Show HN: Comparing product rankings by OpenAI, Anthropic, and Perplexity
We’re interested in seeing how AI decides to recommend products, especially now that they are actively searching the web. Now that we can retrieve citations by API, we can learn a bit more about what sources the various models use.
This is increasingly becoming important - Guillermo Rauch said that ChatGPT now refers ~5% of Vercel signups, which is up 5x over the last six months. [1]

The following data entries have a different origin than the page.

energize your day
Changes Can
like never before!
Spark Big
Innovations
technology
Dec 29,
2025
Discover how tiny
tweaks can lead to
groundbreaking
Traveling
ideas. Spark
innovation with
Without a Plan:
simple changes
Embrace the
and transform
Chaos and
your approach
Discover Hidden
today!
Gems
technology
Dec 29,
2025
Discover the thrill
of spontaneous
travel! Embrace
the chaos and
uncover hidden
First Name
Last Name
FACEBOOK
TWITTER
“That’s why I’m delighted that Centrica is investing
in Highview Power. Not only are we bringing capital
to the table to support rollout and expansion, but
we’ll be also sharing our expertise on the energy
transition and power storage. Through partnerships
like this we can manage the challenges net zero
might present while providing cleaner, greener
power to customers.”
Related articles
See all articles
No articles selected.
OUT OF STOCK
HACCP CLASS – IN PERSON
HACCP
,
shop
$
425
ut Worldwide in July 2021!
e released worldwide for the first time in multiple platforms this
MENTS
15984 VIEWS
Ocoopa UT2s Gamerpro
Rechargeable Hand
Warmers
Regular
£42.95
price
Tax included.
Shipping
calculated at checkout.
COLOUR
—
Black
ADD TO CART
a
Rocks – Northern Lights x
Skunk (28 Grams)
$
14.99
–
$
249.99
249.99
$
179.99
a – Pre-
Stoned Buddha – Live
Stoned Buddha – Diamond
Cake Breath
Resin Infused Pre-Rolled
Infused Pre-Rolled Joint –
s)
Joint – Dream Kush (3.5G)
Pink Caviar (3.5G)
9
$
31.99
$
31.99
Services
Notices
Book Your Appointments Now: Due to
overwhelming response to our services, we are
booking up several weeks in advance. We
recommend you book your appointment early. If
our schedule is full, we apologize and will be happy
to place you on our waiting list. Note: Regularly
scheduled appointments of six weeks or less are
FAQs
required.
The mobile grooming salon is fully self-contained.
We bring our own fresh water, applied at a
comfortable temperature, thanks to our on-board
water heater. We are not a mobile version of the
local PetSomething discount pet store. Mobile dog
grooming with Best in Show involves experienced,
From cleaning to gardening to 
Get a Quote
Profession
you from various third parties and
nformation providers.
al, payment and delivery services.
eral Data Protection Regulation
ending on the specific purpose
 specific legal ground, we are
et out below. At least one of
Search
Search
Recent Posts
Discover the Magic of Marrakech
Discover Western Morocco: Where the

It’s been fascinating to see the somewhat strange sources that the models pull from; one hypothesis is that most of the high quality sources have opted out of training data, leaving a pretty exotic long tail of citations. For example, a search for car brands yielded citations including Lux Mag and a class action filing against Chevy for batteries. [2]
We'd love for you to give it a try and let me know what you think! What other data would you want to see?
To illustrate further, I picked “electric guitars”. The top two were obvious and boring and the rest was a weird hodgepodge. Significantly, there is no consideration given for whether the person wanting the rank likes to play jazz or metal or country or has small hands or requires active electronics or likes trems or whatever. So it’s a fine exercise in showing llms doing a thing, but adds little/no value over just doing a web search. Or, more appropriately, having a conversation with an experienced guitar player about what I want in a guitar.
The nugget of real interest here (personally speaking) is in those citations: what is the new meta for products getting ranked/referred by LLMs?
https://x.com/rauchg/status/1910093634445422639
A feature that is entirely missing here is price constraints. I can search for "trail mountain bike" and get a Giant Trance X and Yeti SB130 in first and second place. Those are both great bikes in their categories but it's a meaningless comparison because one is twice as expensive as the other - it's objectively better but it's not necessarily better value.
The use case for that is to better understand where the gaps are when looking to capture this new source of inbound, given people are using AI to replace search.
There's definitely a whole bunch of features missing that we'd need to make this a genuinely useful product recommendation engine! Price constraints, better de-duping, linking out to sources to show availability, etc.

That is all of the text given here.